----- Provided data -----
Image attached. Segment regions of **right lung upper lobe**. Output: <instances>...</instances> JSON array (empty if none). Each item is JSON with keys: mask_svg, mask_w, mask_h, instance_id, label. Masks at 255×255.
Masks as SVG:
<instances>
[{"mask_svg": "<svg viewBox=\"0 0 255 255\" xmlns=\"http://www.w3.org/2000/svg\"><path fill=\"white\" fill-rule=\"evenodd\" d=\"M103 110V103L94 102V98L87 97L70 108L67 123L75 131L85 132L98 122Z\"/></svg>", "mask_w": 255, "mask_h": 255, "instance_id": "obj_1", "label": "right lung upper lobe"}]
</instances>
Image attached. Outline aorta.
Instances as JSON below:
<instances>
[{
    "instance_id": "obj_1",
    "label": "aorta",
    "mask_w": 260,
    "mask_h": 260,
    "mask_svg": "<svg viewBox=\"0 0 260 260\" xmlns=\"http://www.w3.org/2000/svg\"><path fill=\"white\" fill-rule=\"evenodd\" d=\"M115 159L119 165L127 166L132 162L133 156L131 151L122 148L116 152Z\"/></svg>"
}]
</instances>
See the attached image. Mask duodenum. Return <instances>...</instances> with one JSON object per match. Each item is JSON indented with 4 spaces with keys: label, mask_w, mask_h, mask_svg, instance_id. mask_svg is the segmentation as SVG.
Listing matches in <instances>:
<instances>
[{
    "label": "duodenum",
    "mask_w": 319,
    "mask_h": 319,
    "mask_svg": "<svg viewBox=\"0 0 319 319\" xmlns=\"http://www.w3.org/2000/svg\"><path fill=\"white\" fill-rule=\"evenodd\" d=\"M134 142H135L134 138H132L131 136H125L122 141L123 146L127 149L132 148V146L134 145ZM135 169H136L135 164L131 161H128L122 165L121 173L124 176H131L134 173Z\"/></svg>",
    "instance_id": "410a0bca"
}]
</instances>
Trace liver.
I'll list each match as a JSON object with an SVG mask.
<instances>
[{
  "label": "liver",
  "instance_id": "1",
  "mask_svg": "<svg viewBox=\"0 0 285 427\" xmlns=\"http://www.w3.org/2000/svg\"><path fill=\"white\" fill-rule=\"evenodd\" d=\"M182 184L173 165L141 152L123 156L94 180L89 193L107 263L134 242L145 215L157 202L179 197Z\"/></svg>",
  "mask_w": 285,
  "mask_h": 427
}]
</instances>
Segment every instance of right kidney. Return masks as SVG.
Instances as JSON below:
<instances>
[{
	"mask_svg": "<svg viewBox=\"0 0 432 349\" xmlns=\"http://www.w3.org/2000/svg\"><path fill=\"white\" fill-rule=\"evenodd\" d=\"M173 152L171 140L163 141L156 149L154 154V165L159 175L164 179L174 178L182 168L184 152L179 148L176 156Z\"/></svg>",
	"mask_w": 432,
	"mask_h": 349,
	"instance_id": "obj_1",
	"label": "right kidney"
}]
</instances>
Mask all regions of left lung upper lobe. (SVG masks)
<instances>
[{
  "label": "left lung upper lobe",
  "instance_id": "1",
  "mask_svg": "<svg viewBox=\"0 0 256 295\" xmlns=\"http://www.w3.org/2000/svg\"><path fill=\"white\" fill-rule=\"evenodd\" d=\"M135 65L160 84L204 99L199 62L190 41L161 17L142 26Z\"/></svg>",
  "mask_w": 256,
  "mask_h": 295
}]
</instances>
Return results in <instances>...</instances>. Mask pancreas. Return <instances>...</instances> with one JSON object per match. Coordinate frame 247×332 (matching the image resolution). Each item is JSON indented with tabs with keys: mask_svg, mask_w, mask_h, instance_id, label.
-----
Instructions for the task » Repeat the data verbatim.

Response for this exercise »
Image attached. Segment regions of **right lung upper lobe**. Output: <instances>...</instances> JSON array (empty if none). Each item is JSON with keys: mask_svg, mask_w, mask_h, instance_id, label. Masks at 255×255.
Masks as SVG:
<instances>
[{"mask_svg": "<svg viewBox=\"0 0 255 255\" xmlns=\"http://www.w3.org/2000/svg\"><path fill=\"white\" fill-rule=\"evenodd\" d=\"M103 110V103L94 102V98L87 97L70 108L67 123L75 131L85 132L98 122Z\"/></svg>", "mask_w": 255, "mask_h": 255, "instance_id": "obj_1", "label": "right lung upper lobe"}]
</instances>
Image attached. Outline aorta.
Instances as JSON below:
<instances>
[{
    "instance_id": "obj_1",
    "label": "aorta",
    "mask_w": 260,
    "mask_h": 260,
    "mask_svg": "<svg viewBox=\"0 0 260 260\" xmlns=\"http://www.w3.org/2000/svg\"><path fill=\"white\" fill-rule=\"evenodd\" d=\"M115 159L119 165L127 166L132 162L133 156L131 151L122 148L116 152Z\"/></svg>"
}]
</instances>
See the attached image. Mask duodenum. Return <instances>...</instances> with one JSON object per match. Each item is JSON indented with 4 spaces with keys: label, mask_w, mask_h, mask_svg, instance_id. mask_svg is the segmentation as SVG.
Listing matches in <instances>:
<instances>
[{
    "label": "duodenum",
    "mask_w": 319,
    "mask_h": 319,
    "mask_svg": "<svg viewBox=\"0 0 319 319\" xmlns=\"http://www.w3.org/2000/svg\"><path fill=\"white\" fill-rule=\"evenodd\" d=\"M134 142H135L134 138H132L131 136H125L122 141L123 146L127 149L132 148V146L134 145ZM135 169H136L135 164L131 161H128L122 165L121 173L124 176H131L134 173Z\"/></svg>",
    "instance_id": "410a0bca"
}]
</instances>
Trace liver.
I'll list each match as a JSON object with an SVG mask.
<instances>
[{
  "label": "liver",
  "instance_id": "1",
  "mask_svg": "<svg viewBox=\"0 0 285 427\" xmlns=\"http://www.w3.org/2000/svg\"><path fill=\"white\" fill-rule=\"evenodd\" d=\"M182 184L173 165L141 152L123 156L94 180L89 193L107 263L134 242L145 215L157 202L179 197Z\"/></svg>",
  "mask_w": 285,
  "mask_h": 427
}]
</instances>
Segment every instance of right kidney. Return masks as SVG.
Instances as JSON below:
<instances>
[{
	"mask_svg": "<svg viewBox=\"0 0 432 349\" xmlns=\"http://www.w3.org/2000/svg\"><path fill=\"white\" fill-rule=\"evenodd\" d=\"M173 152L171 140L163 141L156 149L154 154V165L159 175L164 179L174 178L182 168L184 152L179 148L176 156Z\"/></svg>",
	"mask_w": 432,
	"mask_h": 349,
	"instance_id": "obj_1",
	"label": "right kidney"
}]
</instances>
Mask all regions of left lung upper lobe. (SVG masks)
<instances>
[{
  "label": "left lung upper lobe",
  "instance_id": "1",
  "mask_svg": "<svg viewBox=\"0 0 256 295\" xmlns=\"http://www.w3.org/2000/svg\"><path fill=\"white\" fill-rule=\"evenodd\" d=\"M135 65L160 84L204 99L199 62L190 41L161 17L142 26Z\"/></svg>",
  "mask_w": 256,
  "mask_h": 295
}]
</instances>
Return results in <instances>...</instances>. Mask pancreas. Return <instances>...</instances> with one JSON object per match. Coordinate frame 247×332 (matching the image resolution). Each item is JSON indented with tabs with keys: mask_svg, mask_w, mask_h, instance_id, label.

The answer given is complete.